Le fonctionnement de la ‘safety zone’ est politique, et est absolument régulé aux Etats-Unis. N’y font partie que des gens d’une communauté spécifique, et, chaque membre de cette communauté a le droit, s’il ne se sent pas ‘safe’ par la présence en elle d’un membre qui lui est hétérogène, de demander, d’exiger même que ce membre hétérogène soit exclu, pour sauvegarder sa propre ‘safety’. Le droit d’exclusion est donc inscrit dans la peur d’un seul membre, la peur pour sa ‘safety’ à lui seul. Exemple classique : vous êtes un groupe de noirs, et dans ce groupe vient un blanc. Tout membre noir du groupe a le droit de dire qu’il ne se sent pas ‘safe’ tant que ce blanc-là est dans le groupe, et ainsi, on demandera au blanc de s’écarter, bref, de sortir du groupe. On lui dira: ‘be considerate.’ Voilà comment la ‘safety zone’ fonctionne politiquement aux Etats-Unis. C’est donc une politisation offensive du droit des minorités, un racisme tactique, basé sur le droit de chacun de nous à se sentir ‘safe’ dans un environnement hostile.
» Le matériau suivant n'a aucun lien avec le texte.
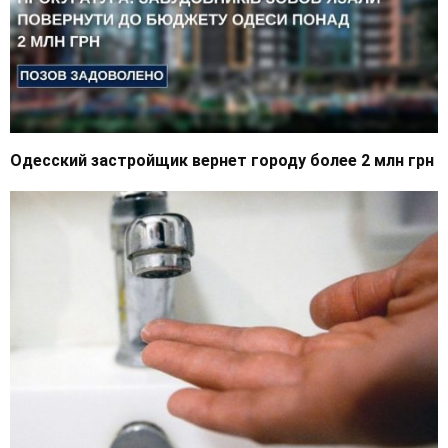
Одесский застройщик вернет городу более 2 млн грн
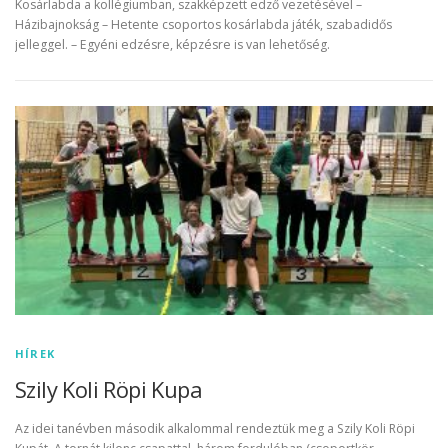
Kosárlabda a kollégiumban, szakképzett edző vezetésével –
Házibajnokság – Hetente csoportos kosárlabda játék, szabadidős
jelleggel. – Egyéni edzésre, képzésre is van lehetőség.
HÍREK
Szily Koli Röpi Kupa
Az idei tanévben második alkalommal rendeztük meg a Szily Koli Röpi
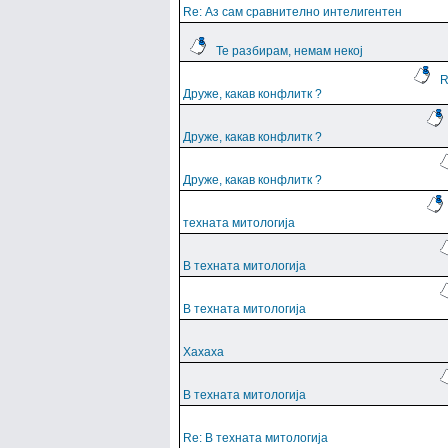
Re: Аз сам сравнително интелигентен
Те разбирам, немам некој
R
Друже, какав конфлитк ?
Друже, какав конфлитк ?
Друже, какав конфлитк ?
техната митологија
В техната митологија
В техната митологија
Хахаха
В техната митологија
Re: В техната митологија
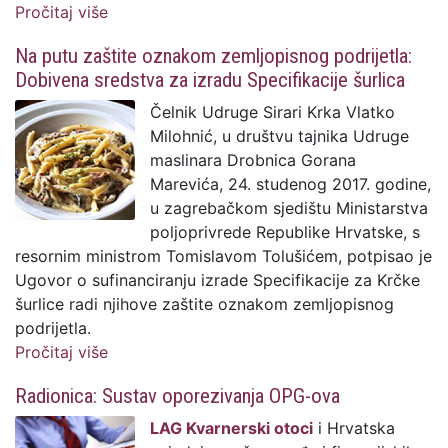
Pročitaj više
o Rezultati dvaju projekata krčke Udruge
Progres
Na putu zaštite oznakom zemljopisnog podrijetla:
Dobivena sredstva za izradu Specifikacije šurlica
Čelnik Udruge Sirari Krka Vlatko
Milohnić, u društvu tajnika Udruge
maslinara Drobnica Gorana
Marevića, 24. studenog 2017. godine,
u zagrebačkom sjedištu Ministarstva
poljoprivrede Republike Hrvatske, s
resornim ministrom Tomislavom Tolušićem, potpisao je
Ugovor o sufinanciranju izrade Specifikacije za Krčke
šurlice radi njihove zaštite oznakom zemljopisnog
podrijetla.
Pročitaj više
o Na putu zaštite oznakom zemljopisnog
podrijetla: Dobivena sredstva za izradu
Radionica: Sustav oporezivanja OPG-ova
Specifikacije šurlica
LAG Kvarnerski otoci
i Hrvatska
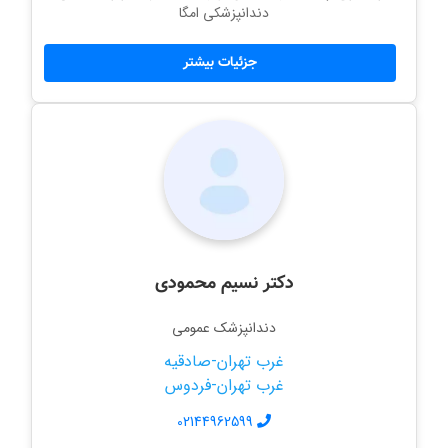
دندانپزشکی امگا
جزئیات بیشتر
دکتر نسیم محمودی
دندانپزشک عمومی
غرب تهران-صادقیه
غرب تهران-فردوس
02144962599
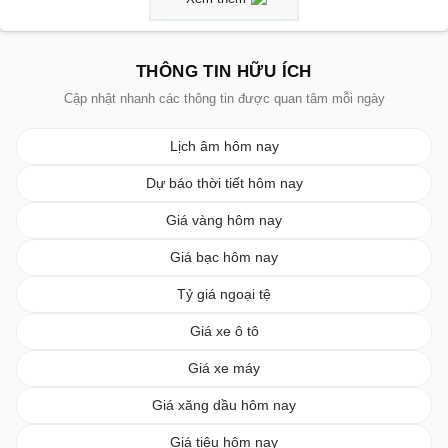
THÔNG TIN HỮU ÍCH
Cập nhật nhanh các thông tin được quan tâm mỗi ngày
Lịch âm hôm nay
Dự báo thời tiết hôm nay
Giá vàng hôm nay
Giá bạc hôm nay
Tỷ giá ngoại tệ
Giá xe ô tô
Giá xe máy
Giá xăng dầu hôm nay
Giá tiêu hôm nay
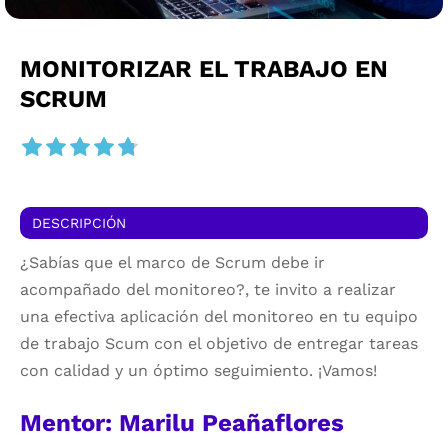
MONITORIZAR EL TRABAJO EN
SCRUM
DESCRIPCIÓN
¿Sabías que el marco de Scrum debe ir
acompañado del monitoreo?, te invito a realizar
una efectiva aplicación del monitoreo en tu equipo
de trabajo Scum con el objetivo de entregar tareas
con calidad y un óptimo seguimiento. ¡Vamos!
Mentor: Marilu Peañaflores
Les Camerounais ont toujours fonctionné ainsi – dans une conversation en français faite par, disons, les Bassas, quand soudain un Bamiléké rejoint la conversation, il est exclu au besoin quand un des Bassas ne se sent pas safe. Les Bassas passent donc immédiatement au parler bassa, et c’est ici que le Camerounais dit, qu’ils ‘parlent en patois.’ Le Bamiléké part seul. On dit aussi: ‘on lui a fait la politique.’ C’est ici pour le groupe, ou pour son membre excluant, un réflexe politique de ‘safety’, car, dans la vie publique en général, c’est plutôt l’inverse qui a lieu. Des gens dans un groupe parlent, disons, en allemand, aux Etats-Unis, et, une personne qui n’est pas allemande s’y joint. Automatiquement la conversation passera à l’anglais pour inclure celui ou celle qui s’y est joint. Dans notre pays, le Cameroun, la conversation va plutôt cesser. Ou alors on va parler d’autre chose, car le patois, c’est le cercle tribal de la safety camerounaise. Tribalisme tactique. J’espère avoir bien expliqué ce qu’est le patois. Je sais, les Français n'y voient que du feu. Leur problème est qu’ils n'ont pas de mot (1) pour le concept politique du tribalisme tactique (2). Du coup ils vont plutôt interdire le parler patois, mot que nous leur empruntons pour articuler notre concept politique, et ils vont ainsi commettre un génocide culturel. Car une langue qu’on ne parle même plus dans la zone de confort disparaît.

Le français est une langue pauvre devant la diversité, mais le Camerounais est un virtuose du patois.